Occasionally Observed Piecewise-deterministic Markov Processes
Marissa Gee, Alexander Vladimirsky
TL;DR
This paper addresses optimal control of PDMPs when mode switches are unobserved and mode observations are infrequent. It (i) formulates PDE-based optimal-control problems (HJB and QVI) for finite, infinite, and indefinite horizons under various observation schemes, and (ii) introduces a reduced-belief approach that remains tractable when switching rates are constant, yielding linear-in-$M$ complexity. The framework is demonstrated on surveillance-evading path planning and Mars rover navigation, showing how infrequent observations and mode transitions shape trajectories and observation strategies. The results provide a practical method for planning under intermittent mode information with broad potential applications in security, robotics, and autonomous navigation, and point to extensions into Stackelberg security games and more general switching dynamics.
Abstract
Piecewise-deterministic Markov processes (PDMPs) are often used to model abrupt changes in the global environment or capabilities of a controlled system. This is typically done by considering a set of "operating modes" (each with its own system dynamics and performance metrics) and assuming that the mode can switch stochastically while the system state evolves. Such models have a broad range of applications in engineering, economics, manufacturing, robotics, and biological sciences. Here, we introduce and analyze an "occasionally observed" version of mode-switching PDMPs. We show how such systems can be controlled optimally if the planner is not alerted to mode-switches as they occur but may instead have access to infrequent mode observations.

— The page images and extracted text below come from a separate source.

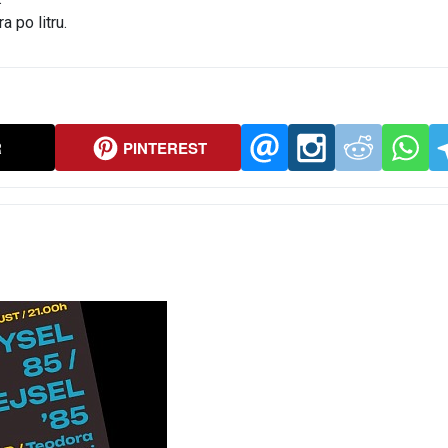
a po litru.
R
PINTEREST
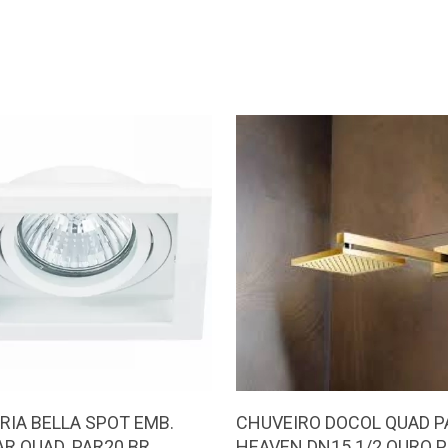
RIA BELLA SPOT EMB.
CHUVEIRO DOCOL QUAD P
R QUAD. PAR20 BR
HEAVEN DN15 1/2 OURO 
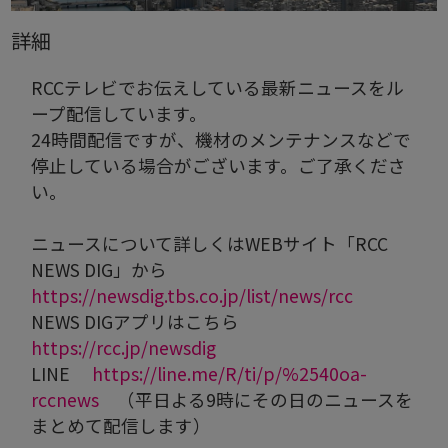
詳細
RCCテレビでお伝えしている最新ニュースをル
ープ配信しています。
24時間配信ですが、機材のメンテナンスなどで
停止している場合がございます。ご了承くださ
い。
ニュースについて詳しくはWEBサイト「RCC
NEWS DIG」から
https://newsdig.tbs.co.jp/list/news/rcc
NEWS DIGアプリはこちら
https://rcc.jp/newsdig
LINE
https://line.me/R/ti/p/%2540oa-
rccnews
（平日よる9時にその日のニュースを
まとめて配信します）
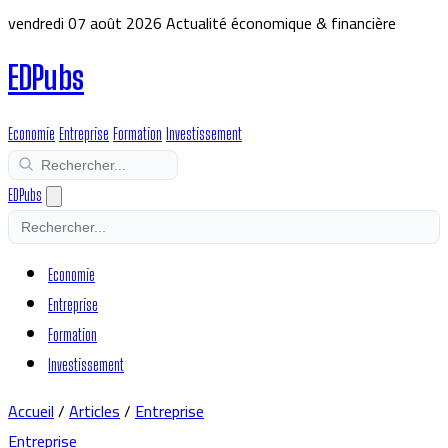
vendredi 07 août 2026
Actualité économique & financière
EDPubs
Economie
Entreprise
Formation
Investissement
EDPubs
Economie
Entreprise
Formation
Investissement
Accueil
/
Articles
/
Entreprise
Entreprise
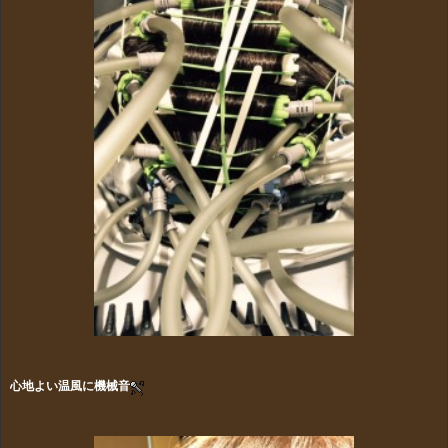
心地よい温風に機械音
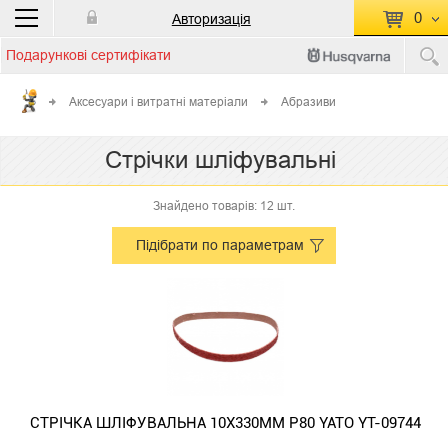
0
Авторизація
Подарункові сертифікати
П
КОШИК ПУСТИЙ
Аксесуари і витратні матеріали
Абразиви
Перейти
Сумма:
0.00 грн
Стрічки шліфувальні
до кошику
Знайдено товарів: 12 шт.
Підібрати по параметрам
СТРІЧКА ШЛІФУВАЛЬНА 10Х330ММ Р80 YATO YT-09744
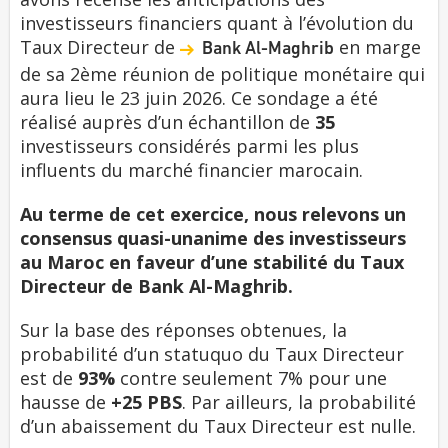
investisseurs financiers quant à l’évolution du
Taux Directeur de
en marge
Bank Al-Maghrib
de sa 2ème réunion de politique monétaire qui
aura lieu le 23 juin 2026. Ce sondage a été
réalisé auprès d’un échantillon de
35
investisseurs considérés parmi les plus
influents du marché financier marocain.
Au terme de cet exercice, nous relevons un
consensus quasi-unanime des investisseurs
au Maroc en faveur d’une stabilité du Taux
Directeur de Bank Al-Maghrib.
Sur la base des réponses obtenues, la
probabilité d’un statuquo du Taux Directeur
est de
93%
contre seulement 7% pour une
hausse de
+25 PBS
. Par ailleurs, la probabilité
d’un abaissement du Taux Directeur est nulle.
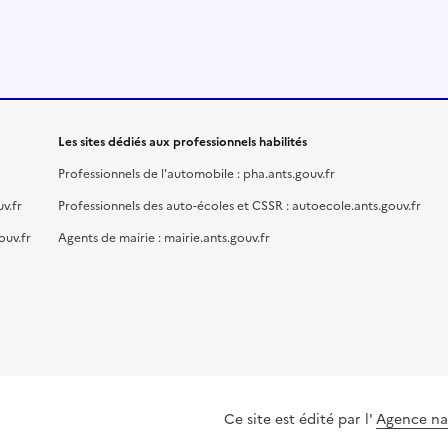
Les sites dédiés aux professionnels habilités
Professionnels de l'automobile : pha.ants.gouv.fr
v.fr
Professionnels des auto-écoles et CSSR : autoecole.ants.gouv.fr
ouv.fr
Agents de mairie : mairie.ants.gouv.fr
Ce site est édité par l'
Agence nat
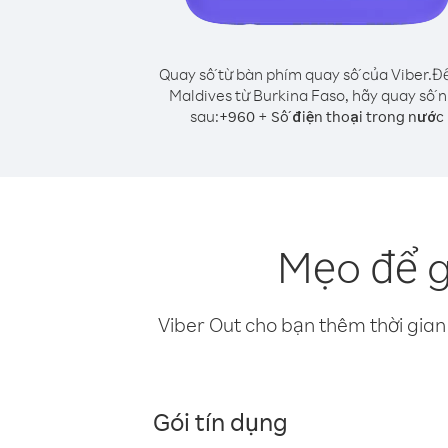
Quay số từ bàn phím quay số của Viber.
Để
Maldives từ Burkina Faso, hãy quay số 
sau:
+
+
960
Số điện thoại trong nước
Mẹo để g
Viber Out cho bạn thêm thời gian 
Gói tín dụng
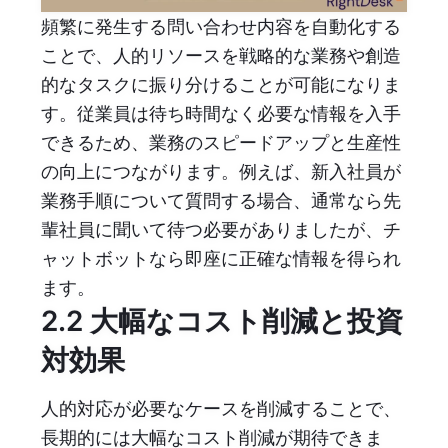
頻繁に発生する問い合わせ内容を自動化する
ことで、人的リソースを戦略的な業務や創造
的なタスクに振り分けることが可能になりま
す。従業員は待ち時間なく必要な情報を入手
できるため、業務のスピードアップと生産性
の向上につながります。例えば、新入社員が
業務手順について質問する場合、通常なら先
輩社員に聞いて待つ必要がありましたが、チ
ャットボットなら即座に正確な情報を得られ
ます。
2.2 大幅なコスト削減と投資
対効果
人的対応が必要なケースを削減することで、
長期的には大幅なコスト削減が期待できま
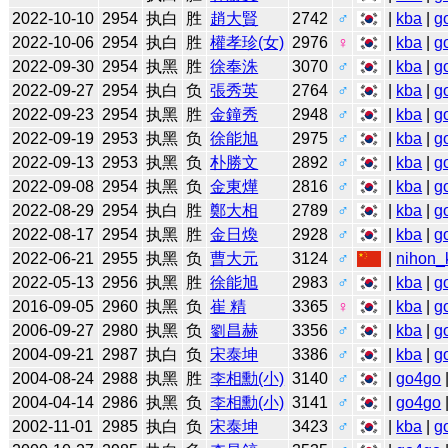
2022-10-10
2954
执白
胜
趙大賢
2742
♂
|
kba
|
g
2022-10-06
2954
执白
胜
權孝珍(女)
2976
♀
|
kba
|
g
2022-09-30
2954
执黑
胜
徐奉洙
3070
♂
|
kba
|
g
2022-09-27
2954
执白
负
張秀英
2764
♂
|
kba
|
g
2022-09-23
2954
执黑
胜
金鐘秀
2948
♂
|
kba
|
g
2022-09-19
2953
执黑
负
徐能旭
2975
♂
|
kba
|
g
2022-09-13
2953
执黑
负
朴勝文
2892
♂
|
kba
|
g
2022-09-08
2954
执黑
负
金東燁
2816
♂
|
kba
|
g
2022-08-29
2954
执白
胜
鄭大相
2789
♂
|
kba
|
g
2022-08-17
2954
执黑
胜
金日煥
2928
♂
|
kba
|
g
2022-06-21
2955
执黑
负
曹大元
3124
♂
|
nihon_k
2022-05-13
2956
执黑
胜
徐能旭
2983
♂
|
kba
|
g
2016-09-05
2960
执黑
负
崔 精
3365
♀
|
kba
|
g
2006-09-27
2980
执黑
负
劉昌赫
3356
♂
|
kba
|
g
2004-09-21
2987
执白
负
宋泰坤
3386
♂
|
kba
|
g
2004-08-24
2988
执黑
胜
李相勳(小)
3140
♂
|
go4go
2004-04-14
2986
执黑
负
李相勳(小)
3141
♂
|
go4go
2002-11-01
2985
执白
负
宋泰坤
3423
♂
|
kba
|
g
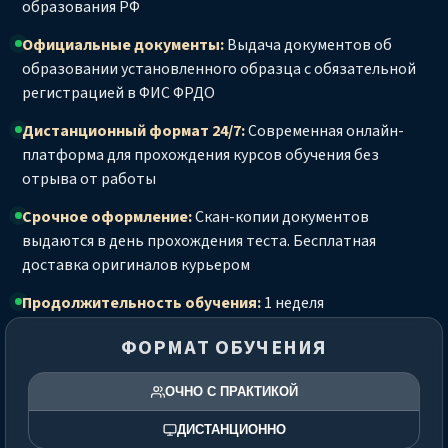
образования РФ
Официальные документы:
Выдача документов об
образовании установленного образца с обязательной
регистрацией в ФИС ФРДО
Дистанционный формат 24/7:
Современная онлайн-
платформа для прохождения курсов обучения без
отрыва от работы
Срочное оформление:
Скан-копии документов
выдаются в день прохождения теста. Бесплатная
доставка оригиналов курьером
Продолжительность обучения:
1 неделя
ФОРМАТ ОБУЧЕНИЯ
ОЧНО С ПРАКТИКОЙ
ДИСТАНЦИОННО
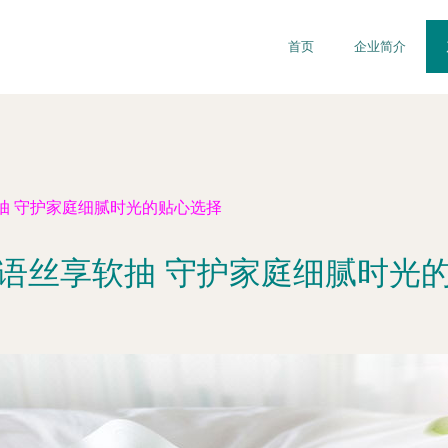
首页
企业简介
抽 守护家庭细腻时光的贴心选择
语丝享软抽 守护家庭细腻时光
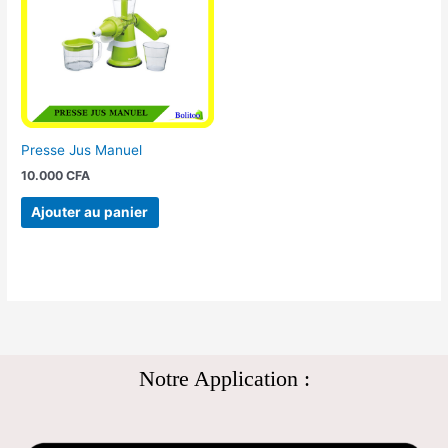
Presse Jus Manuel
10.000
CFA
Ajouter au panier
Notre Application :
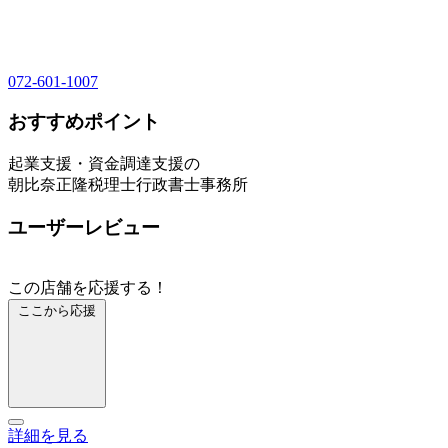
072-601-1007
おすすめポイント
起業支援・資金調達支援の
朝比奈正隆税理士行政書士事務所
ユーザーレビュー
この店舗を応援する！
ここから応援
詳細を見る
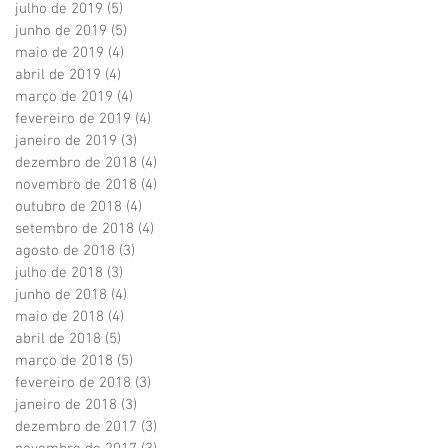
julho de 2019
(5)
5 posts
junho de 2019
(5)
5 posts
maio de 2019
(4)
4 posts
abril de 2019
(4)
4 posts
março de 2019
(4)
4 posts
fevereiro de 2019
(4)
4 posts
janeiro de 2019
(3)
3 posts
dezembro de 2018
(4)
4 posts
novembro de 2018
(4)
4 posts
outubro de 2018
(4)
4 posts
setembro de 2018
(4)
4 posts
agosto de 2018
(3)
3 posts
julho de 2018
(3)
3 posts
junho de 2018
(4)
4 posts
maio de 2018
(4)
4 posts
abril de 2018
(5)
5 posts
março de 2018
(5)
5 posts
fevereiro de 2018
(3)
3 posts
janeiro de 2018
(3)
3 posts
dezembro de 2017
(3)
3 posts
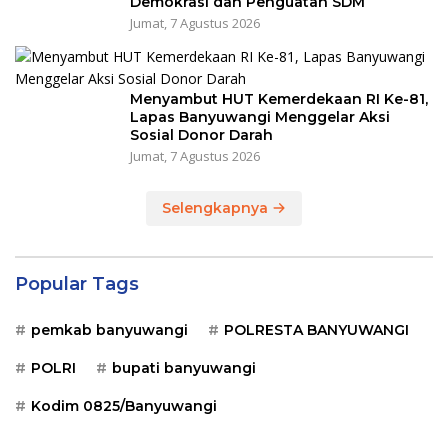
Demokrasi dan Penguatan SDM
Jumat, 7 Agustus 2026
Menyambut HUT Kemerdekaan RI Ke-81,
Lapas Banyuwangi Menggelar Aksi
Sosial Donor Darah
Jumat, 7 Agustus 2026
Selengkapnya
Popular Tags
pemkab banyuwangi
POLRESTA BANYUWANGI
POLRI
bupati banyuwangi
Kodim 0825/Banyuwangi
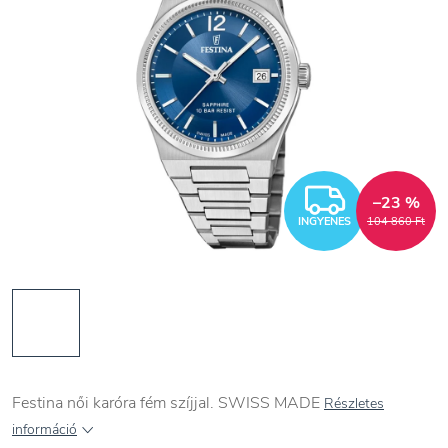
INGYEN
–23 %
INGYENES
104 860 Ft
Festina női karóra fém szíjjal. SWISS MADE
Részletes
információ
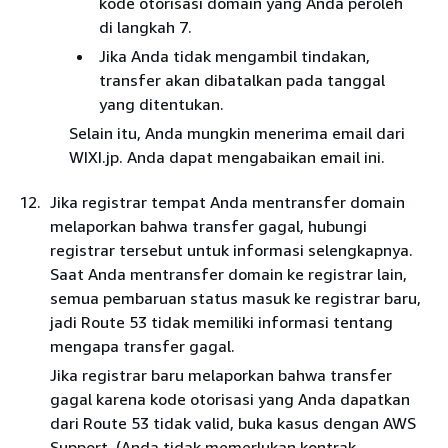
kode otorisasi domain yang Anda peroleh
di langkah 7.
Jika Anda tidak mengambil tindakan,
transfer akan dibatalkan pada tanggal
yang ditentukan.
Selain itu, Anda mungkin menerima email dari
WIXI.jp. Anda dapat mengabaikan email ini.
Jika registrar tempat Anda mentransfer domain
melaporkan bahwa transfer gagal, hubungi
registrar tersebut untuk informasi selengkapnya.
Saat Anda mentransfer domain ke registrar lain,
semua pembaruan status masuk ke registrar baru,
jadi Route 53 tidak memiliki informasi tentang
mengapa transfer gagal.
Jika registrar baru melaporkan bahwa transfer
gagal karena kode otorisasi yang Anda dapatkan
dari Route 53 tidak valid, buka kasus dengan AWS
Support. (Anda tidak memerlukan kontrak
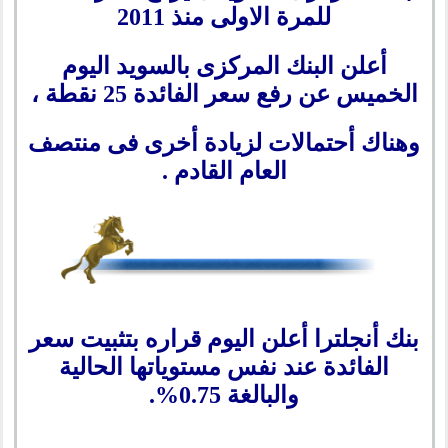
للمرة الاولى منذ 2011
أعلن البنك المركزى بالسويد اليوم
الخميس عن رفع سعر الفائدة 25 نقطة ،
وهناك أحتمالات لزيادة أخرى فى منتصف
العام القادم .
بنك أنجلترا أعلن اليوم قراره بتثبيت سعر
الفائدة عند نفس مستوياتها الحالية
والبالغة 0.75%.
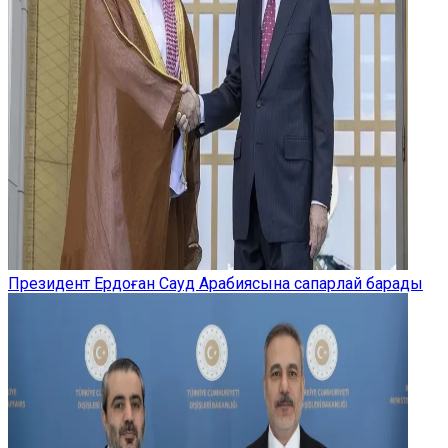
Президент Ердоған Сауд Арабиясына сапарлай барады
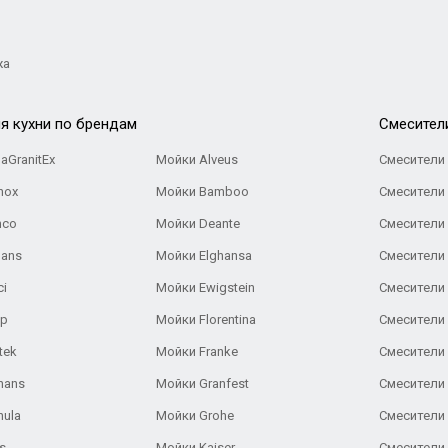
жа
я кухни по брендам
Cмесител
aGranitEx
Мойки Alveus
Смесители 
nox
Мойки Bamboo
Смесители 
nco
Мойки Deante
Смесители
Gans
Мойки Elghansa
Смесители
ci
Мойки Ewigstein
Смесители 
ар
Мойки Florentina
Смесители E
tek
Мойки Franke
Смесители
hans
Мойки Granfest
Смесители 
nula
Мойки Grohe
Смесители
s
Мойки Kaiser
Смесители 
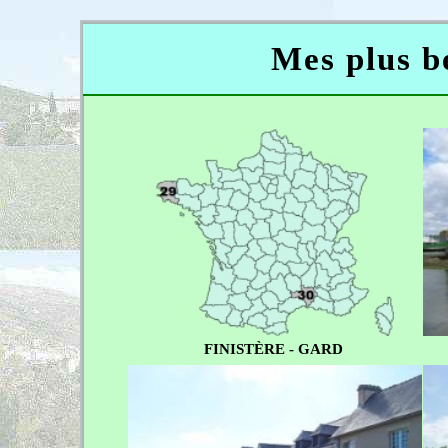
Mes plus be
FINISTÈRE - GARD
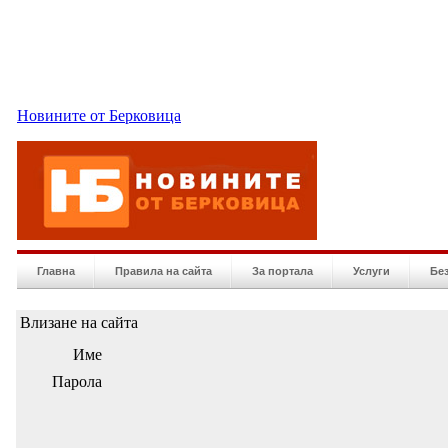
Новините от Берковица
Главна
Правила на сайта
За портала
Услуги
Бе
Влизане на сайта
Име
Парола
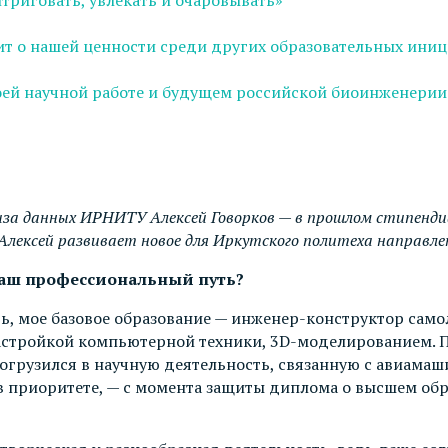
рит о нашей ценности среди других образовательных ини
ей научной работе и будущем российской биоинженерии
а данных ИРНИТУ Алексей Говорков — в прошлом стипендиа
с Алексей развивает новое для Иркутского политеха направ
 ваш профессиональный путь?
ь, мое базовое образование — инженер-конструктор само
 настройкой компьютерной техники, 3D-моделированием. 
 погрузился в научную деятельность, связанную с авиам
а в приоритете, — с момента защиты диплома о высшем о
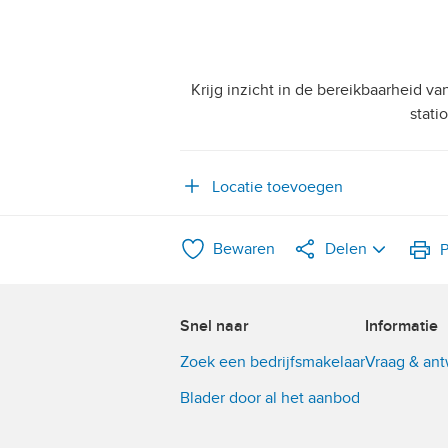
Krijg inzicht in de bereikbaarheid v
stati
Locatie toevoegen
Bewaren
Delen
P
LinkedIn
Snel naar
Informatie
WhatsApp
Zoek een bedrijfsmakelaar
Vraag & an
X
Blader door al het aanbod
Facebook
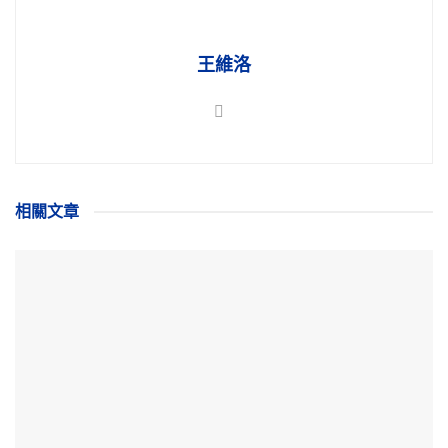
王維洛
相關
文章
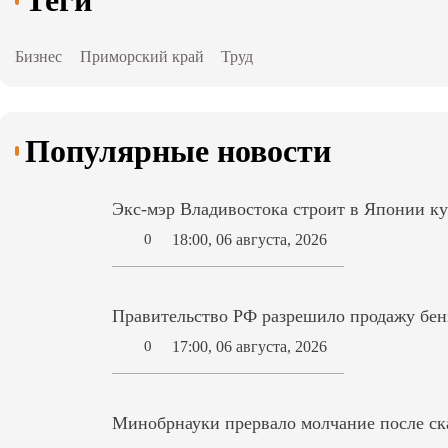
Бизнес
Приморский край
Труд
Популярные новости
Экс-мэр Владивостока строит в Японии ку
18:00, 06 августа, 2026
0
Правительство РФ разрешило продажу бензи
17:00, 06 августа, 2026
0
Минобрнауки прервало молчание после ск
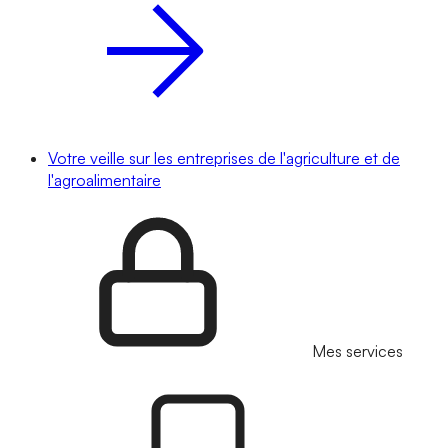
Votre veille sur les entreprises de l'agriculture et de
l'agroalimentaire
Mes services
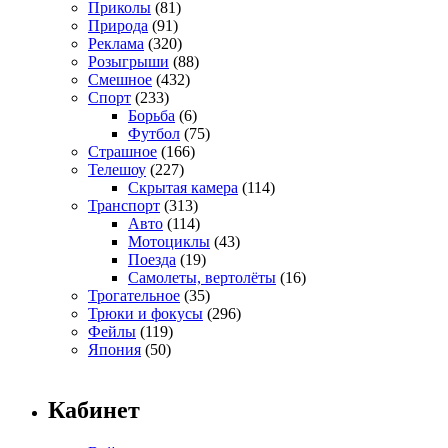
Приколы
(81)
Природа
(91)
Реклама
(320)
Розыгрыши
(88)
Смешное
(432)
Спорт
(233)
Борьба
(6)
Футбол
(75)
Страшное
(166)
Телешоу
(227)
Скрытая камера
(114)
Транспорт
(313)
Авто
(114)
Мотоциклы
(43)
Поезда
(19)
Самолеты, вертолёты
(16)
Трогательное
(35)
Трюки и фокусы
(296)
Фейлы
(119)
Япония
(50)
Кабинет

We first develop a general framework for handling this through dynamic programming on a higher-dimensional mode-belief space. While quite general, this method is rarely practical due to the curse of dimensionality. We then discuss assumptions that allow for solving the same problem much more efficiently, with the computational costs growing linearly (rather than exponentially) with the number of modes. We use this approach to derive Hamilton-Jacobi-Bellman PDEs and quasi-variational inequalities encoding the optimal behavior for a variety of planning horizons (fixed, infinite, indefinite, random) and mode-observation schemes (at fixed times or on-demand). We discuss the computational challenges associated with each version and illustrate the resulting methods on test problems from surveillance-evading path planning. We also include an example based on robotic navigation: a Mars rover that minimizes the expected time to target while accounting for the possibility of unobserved/incremental damages and dynamics-altering breakdowns.